*WHAT YOU HAVE TO DO:*
No pictures go into the output, which should consist only of the lines from the first line of the data through the line with "للعثور على الكود الذي تحتاجه.", copied exactly.

*Page-level text extractions:*
= = =

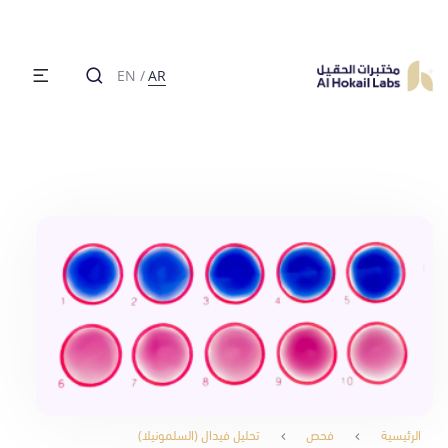
EN
/
AR
الرئيسية
فحص
تحليل فيدال (السلمونيلا)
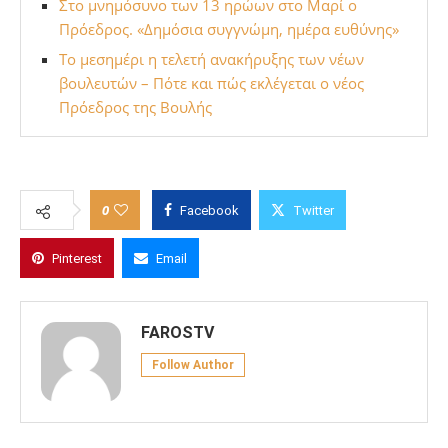
Στο μνημόσυνο των 13 ηρώων στο Μαρί ο
Πρόεδρος. «Δημόσια συγγνώμη, ημέρα ευθύνης»
Το μεσημέρι η τελετή ανακήρυξης των νέων
βουλευτών – Πότε και πώς εκλέγεται ο νέος
Πρόεδρος της Βουλής
0
Facebook
Twitter
Pinterest
Email
FAROSTV
Follow Author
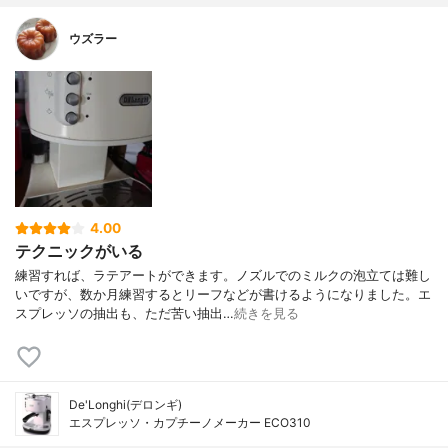
ウズラー
4.00
テクニックがいる
練習すれば、ラテアートができます。ノズルでのミルクの泡立ては難し
いですが、数か月練習するとリーフなどが書けるようになりました。エ
スプレッソの抽出も、ただ苦い抽出…
続きを見る
De'Longhi(デロンギ)
エスプレッソ・カプチーノメーカー ECO310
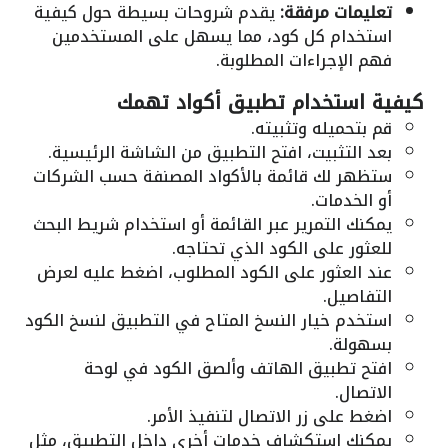
تعليمات مرفقة:
يقدم شروحات بسيطة حول كيفية
استخدام كل كود، مما يسهل على المستخدمين
فهم الإجراءات المطلوبة.
كيفية استخدام تطبيق أكواد تهمك
قم بتحميله وتثبيته.
بعد التثبيت، افتح التطبيق من الشاشة الرئيسية.
ستظهر لك قائمة بالأكواد المصنفة حسب الشركات
أو الخدمات.
يمكنك التمرير عبر القائمة أو استخدام شريط البحث
للعثور على الكود الذي تحتاجه.
عند العثور على الكود المطلوب، اضغط عليه لعرض
التفاصيل.
استخدم خيار النسخ المتاح في التطبيق لنسخ الكود
بسهولة.
افتح تطبيق الهاتف وألصق الكود في لوحة
الاتصال.
اضغط على زر الاتصال لتنفيذ الأمر.
يمكنك استكشاف خدمات أخرى داخل التطبيق، مثل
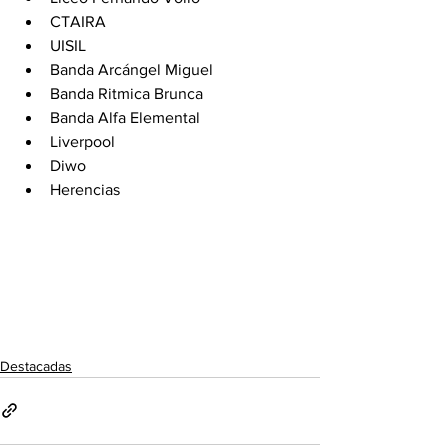
CTAIRA 
UISIL 
Banda Arcángel Miguel 
Banda Ritmica Brunca 
Banda Alfa Elemental 
Liverpool 
Diwo 
Herencias 
Destacadas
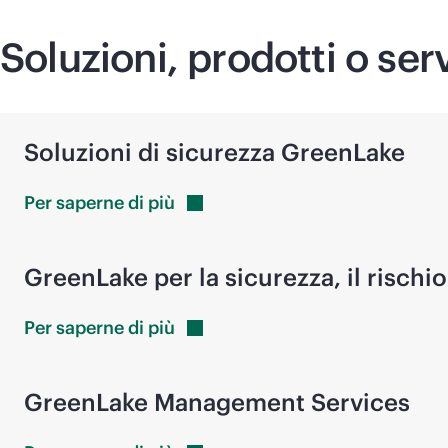
Soluzioni, prodotti o ser
Soluzioni di sicurezza GreenLake
Per saperne di
più
GreenLake per la sicurezza, il rischi
Per saperne di
più
GreenLake Management Services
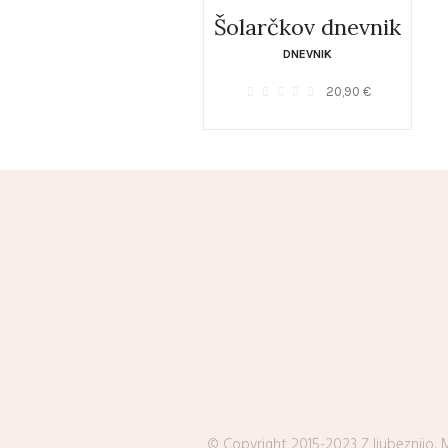
Šolarčkov dnevnik
DNEVNIK
20,90
€
© Copyright 2015-2023 Z ljubeznijo, M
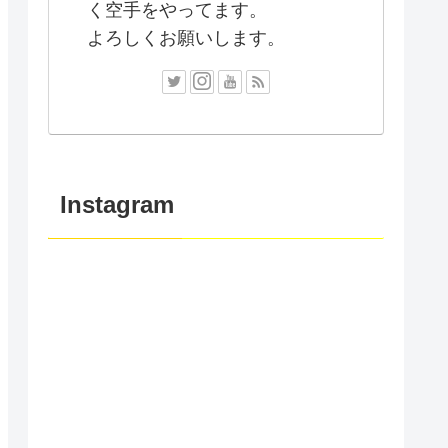
く空手をやってます。
よろしくお願いします。
Instagram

= = =

*WRITTEN RESPONSE:*
EN
/
AR
الرئيسية
فحص
تحليل فيدال (السلمونيلا)
Στο μνημόσυνο των 13 ηρώων στο Μαρί ο
Πρόεδρος. «Δημόσια συγγνώμη, ημέρα ευθύνης»
Το μεσημέρι η τελετή ανακήρυξης των νέων
βουλευτών – Πότε και πώς εκλέγεται ο νέος
Πρόεδρος της Βουλής
0
Facebook
Twitter
Pinterest
Email
FAROSTV
Follow Author
ウズラー
4.00
テクニックがいる
練習すれば、ラテアートができます。ノズルでのミルクの泡立ては難し
いですが、数か月練習するとリーフなどが書けるようになりました。エ
スプレッソの抽出も、ただ苦い抽出…
続きを見る
De'Longhi(デロンギ)
エスプレッソ・カプチーノメーカー ECO310
تعليمات مرفقة:
يقدم شروحات بسيطة حول كيفية
استخدام كل كود، مما يسهل على المستخدمين
فهم الإجراءات المطلوبة.
كيفية استخدام تطبيق أكواد تهمك
قم بتحميله وتثبيته.
بعد التثبيت، افتح التطبيق من الشاشة الرئيسية.
ستظهر لك قائمة بالأكواد المصنفة حسب الشركات
أو الخدمات.
يمكنك التمرير عبر القائمة أو استخدام شريط البحث
للعثور على الكود الذي تحتاجه.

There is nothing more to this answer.